- _Task directions_:
Pictures must be left out. Retype exactly the lines from the one containing "Pressemeldungen (109, 106)" through the last line of the records below.

Collected data entries
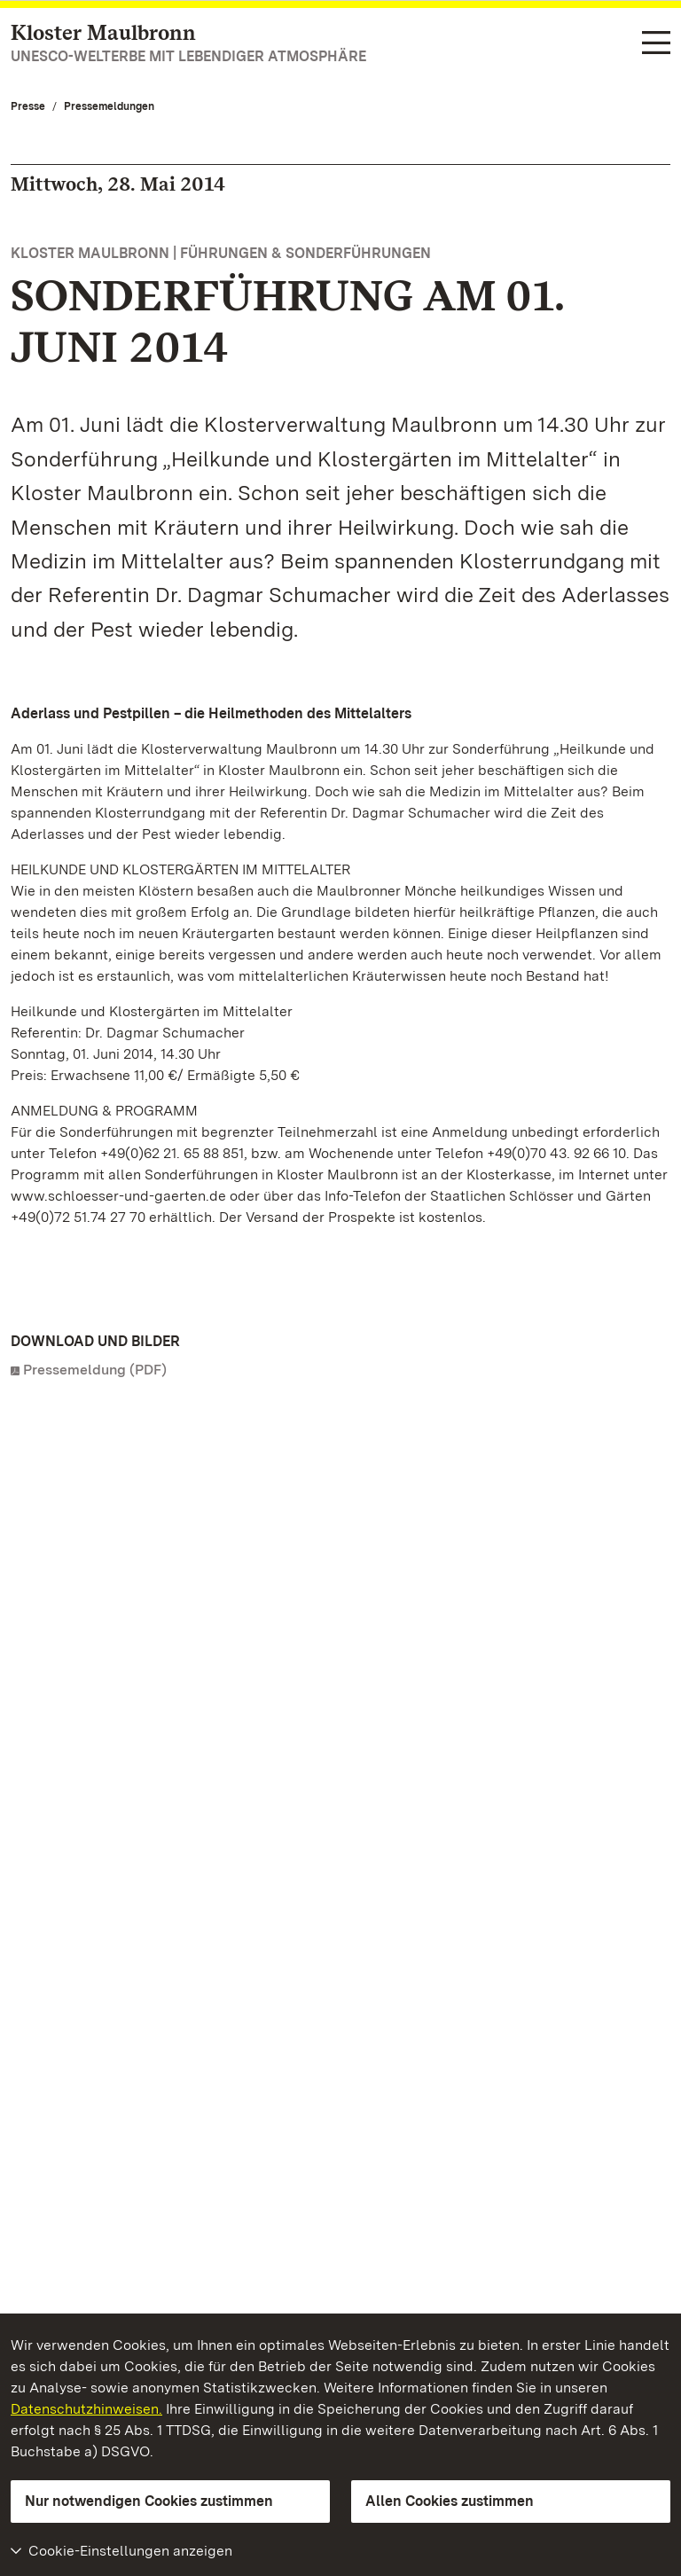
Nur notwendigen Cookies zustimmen (149, 2501)
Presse (28, 106)
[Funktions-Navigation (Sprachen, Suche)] (656, 43)
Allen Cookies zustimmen (449, 2501)
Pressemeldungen (109, 106)
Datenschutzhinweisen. (86, 2408)
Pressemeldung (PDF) (95, 1369)
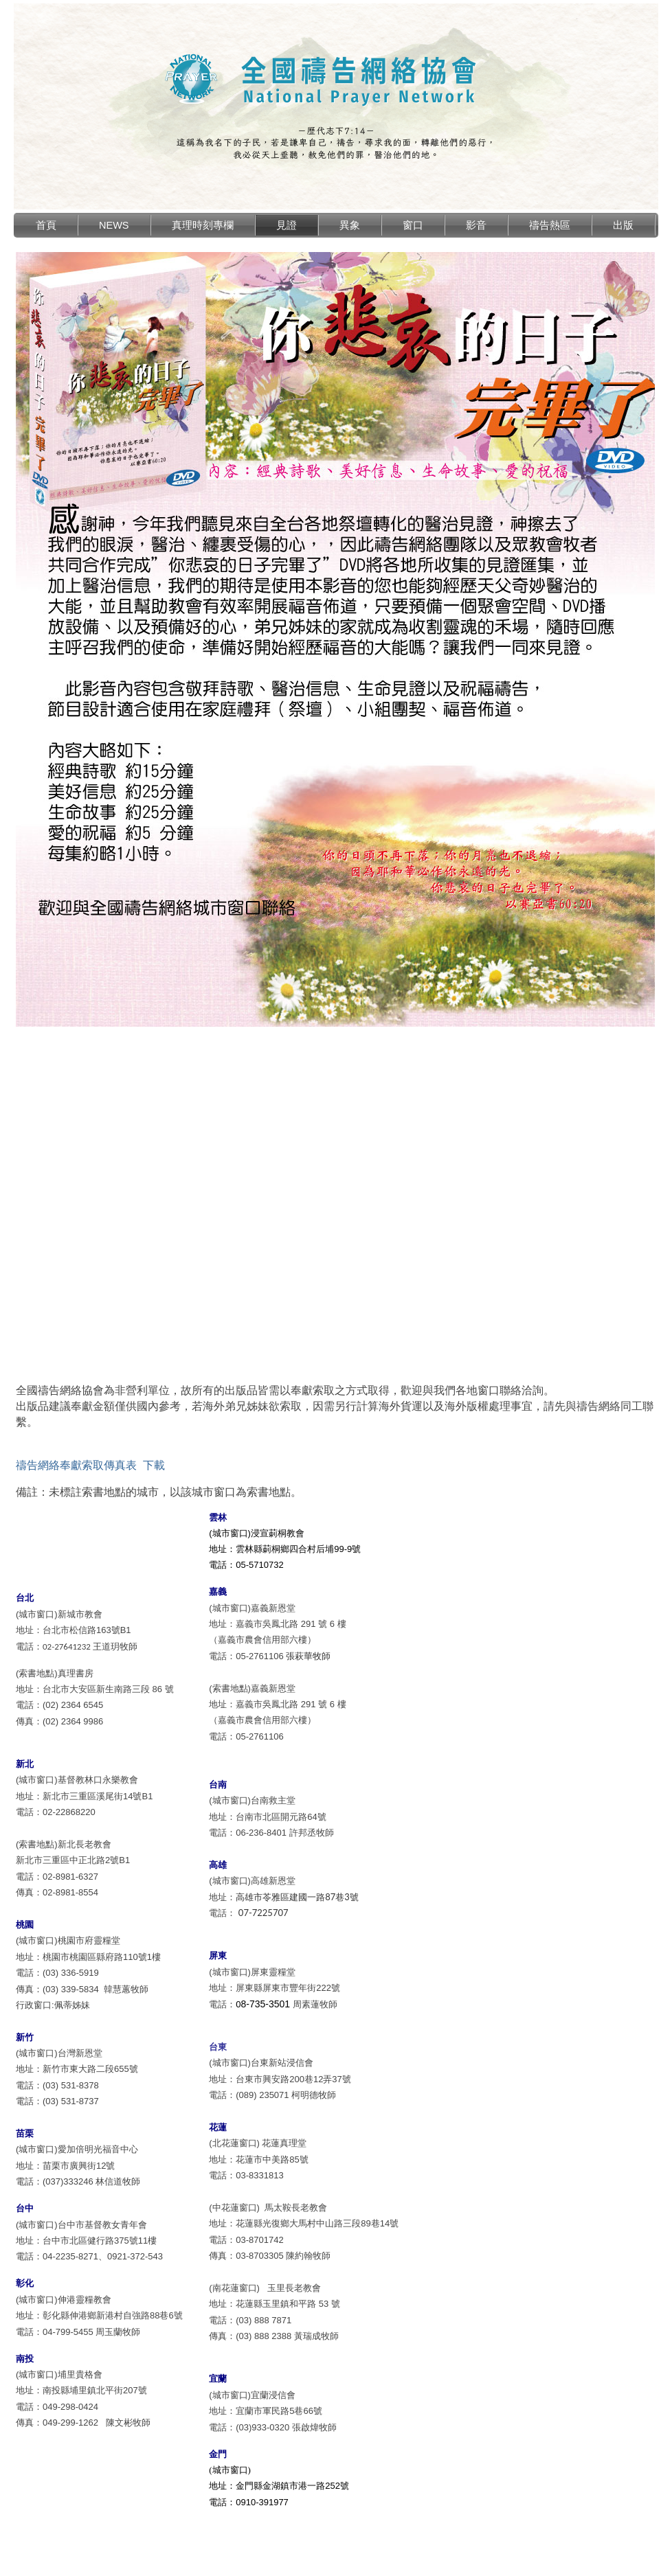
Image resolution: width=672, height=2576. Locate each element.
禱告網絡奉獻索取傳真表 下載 (90, 1465)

- _Solution_:
Pressemeldungen (109, 106)
Datenschutzhinweisen. (86, 2408)
Pressemeldung (PDF) (95, 1369)
Image resolution: width=672, height=2576. Locate each element.
禱告網絡奉獻索取傳真表 下載 (90, 1465)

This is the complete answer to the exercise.